It’s quite extraordinary when a new marketing approach needs a new system of measurement to be able to forecast its potential, but the evolution of native advertising is doing exactly that. In 2012, native ad spend in the US was $1.6bn; 2014 is expected to top $2.85bn and few commentators are arguing with eMarketer’s prediction for 2017 of $5bn. Not a figure snatched out of the air but the result of talking to agencies and marketers about their future plans.
Research by FaR in the UK, confirmed that 83% of UK agencies are already making native commitments on behalf of their clients, and the remaining 17% stated that they were going to in the near future. Currently, sponsored or native content is grabbing some 9.2% of the total display ad budget, but a recent panel of media agency directors suggested that they were increasing that to 15% in their 2015 business models.
So, in both the UK and the US, the native format will be on the shelves of all the leading ad agencies; meaning that more and more marketers are likely to be influenced to try, driven by both growing reputation and growing availability.

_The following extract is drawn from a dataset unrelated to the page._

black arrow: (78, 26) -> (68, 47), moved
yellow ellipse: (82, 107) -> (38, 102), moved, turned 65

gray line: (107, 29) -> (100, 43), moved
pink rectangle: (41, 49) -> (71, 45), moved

But while that accounts for the volume, what about the quality implicit in that reputation?
Well, here too the statistics tell an amazing tale. Research by IPG found that engagement with native ads by consumers was 53% greater than for display ads, with 32% of those respondents would share that native content with people they knew would be interested.
Such success needs to be rewarded, but it needs to be rewarded in a way that truly reflects its value to the marketer. At the core of the native offer is that engagement with the consumer is greatly improved over traditional display ads.

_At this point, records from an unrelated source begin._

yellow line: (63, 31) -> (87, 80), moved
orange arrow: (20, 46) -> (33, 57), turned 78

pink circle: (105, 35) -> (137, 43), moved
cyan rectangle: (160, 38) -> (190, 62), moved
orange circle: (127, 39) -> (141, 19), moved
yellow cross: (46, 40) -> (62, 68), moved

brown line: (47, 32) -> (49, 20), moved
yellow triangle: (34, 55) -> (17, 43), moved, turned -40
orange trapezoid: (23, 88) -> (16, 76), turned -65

Metric tools to date have relied on CPC, a fairly blunt measure of whether you’ve caught the consumer’s attention, and the more informative CPM, a good measure of dwell time or the stickiness of the content.
At the moment CPC and CPM are the two measures available on Google Analytics, but the sheer success of native content demands we look for another level. If the claim for native is one of consumer engagement then that is what we have to aim to measure.
Native is a particularly good format to bury opportunities to engage throughout the content, whether in the form of video, games or access to relevant sub-content. Consumer response to each of these opportunities is a pretty good indicator of how robust engagement is throughout the content.
The data coming out of these measures not only helps to build the success of native content, but also helps us to improve the quality of the content we offer. It’s a win-win development; but then that’s the story of native advertising.